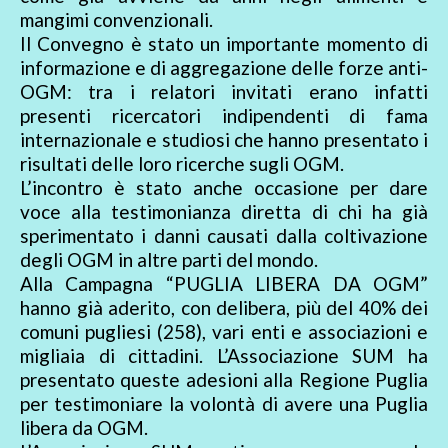
mangimi convenzionali.
Il Convegno è stato un importante momento di
informazione e di aggregazione delle forze anti-
OGM: tra i relatori invitati erano infatti
presenti ricercatori indipendenti di fama
internazionale e studiosi che hanno presentato i
risultati delle loro ricerche sugli OGM.
L’incontro è stato anche occasione per dare
voce alla testimonianza diretta di chi ha già
sperimentato i danni causati dalla coltivazione
degli OGM in altre parti del mondo.
Alla Campagna “PUGLIA LIBERA DA OGM”
hanno già aderito, con delibera, più del 40% dei
comuni pugliesi (258), vari enti e associazioni e
migliaia di cittadini. L’Associazione SUM ha
presentato queste adesioni alla Regione Puglia
per testimoniare la volontà di avere una Puglia
libera da OGM.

_ _ _

◆ WHAT YOU ARE ASKED TO DO
All lines from the one that holds "L’incontro è stato anche occasione per dare" through the end of the material, both ends included, should be restated exactly.

◆ COMPLETED EXERCISE
L’incontro è stato anche occasione per dare
voce alla testimonianza diretta di chi ha già
sperimentato i danni causati dalla coltivazione
degli OGM in altre parti del mondo.
Alla Campagna “PUGLIA LIBERA DA OGM”
hanno già aderito, con delibera, più del 40% dei
comuni pugliesi (258), vari enti e associazioni e
migliaia di cittadini. L’Associazione SUM ha
presentato queste adesioni alla Regione Puglia
per testimoniare la volontà di avere una Puglia
libera da OGM.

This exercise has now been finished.